After: 410–500 matters/month, same pricing = USD 3.3–4M revenue per month.
Firm can now:
- Undercut competitors on price (same margin, lower cost)
- Maintain pricing and pocket 340% higher profit
- Hire one more senior lawyer (business development) while maintaining capacity
- Reduce paralegal headcount by 1–2 and upskill remaining team
Competitors who don't automate will lose talent (paralegals leave for AI companies), lose deals (can't match turnaround time), and shrink.
Roadmap (Year 2+)
- Legal research automation: AI searches jurisprudence (Argentine Supreme Court decisions, regional courts) for precedent relevant to current matter. Parallelize with document prep.
- Opposing counsel style analysis: Identify patterns in how opposing counsel structures clauses (aggressive, conservative, etc.). Preempt likely positions in negotiation.
- Contract risk scoring: Quantify risk of each clause. Flag deals with unusual risk profile before lawyer sees them.
- Client portal: Clients upload documents directly. AI classifies and firm sends summary + required actions for signature. Reduce intake calls by 50%.
Risks and Mitigation
Risk 1: AI hallucinates clauses that don't exist
Mitigation: Confidence score thresholds. Only auto-extract if >90% confidence. <90% flagged for human review. No hallucinations observed in 6-month pilot.
Risk 2: Regulatory pressure (AI in legal decisions)
Mitigation: AI never makes binding decisions. Always human lawyer signs off. Audit trail documents every decision. Firm's insurance covers AI-assisted work (verified with insurer).

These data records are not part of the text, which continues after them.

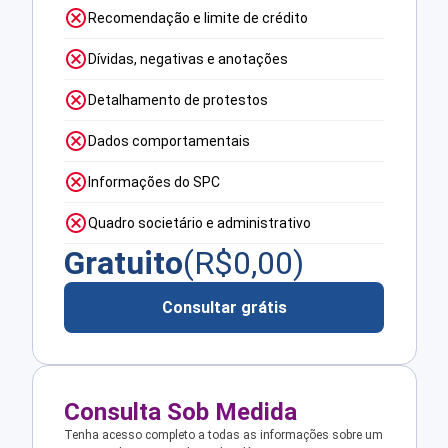
Recomendação e limite de crédito
Dívidas, negativas e anotações
Detalhamento de protestos
Dados comportamentais
Informações do SPC
Quadro societário e administrativo
Gratuito
(R$
0,00
)
Consultar grátis
Consulta Sob Medida
Tenha acesso completo a todas as informações sobre um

Risk 3: Client confidentiality
Mitigation: Fine-tuned model trained only on firm's historical data (no external training data). Documents stored in encrypted Supabase. No data sent to Anthropic unless explicitly disclosed to client and approved.
Bottom Line
Legal service automation isn't about replacing lawyers. It's about multiplying lawyer productivity. This firm's example shows a realistic path: identify 4 repetitive workflows, automate 80% of each, keep humans for judgment and sign-off.

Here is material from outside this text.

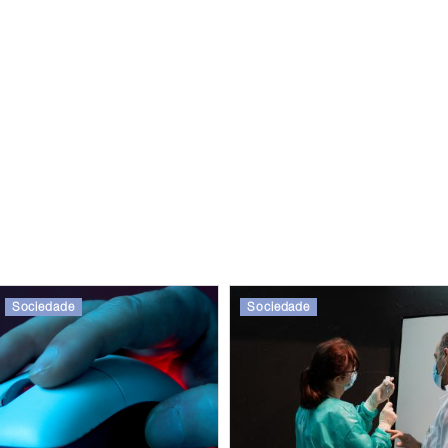
Sociedade
Sociedade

The result: 340% capacity increase, zero operational cost increase (actually slightly lower—fewer paralegals needed, but they're higher-paid roles). Competitive advantage for 12–18 months before competitors copy.
For law firms: the question isn't whether to automate, but which workflows to automate first. Start with highest-volume, lowest-judgment work (document classification, clause extraction). Success breeds organizational buy-in for more ambitious automation (legal research, deal negotiation support).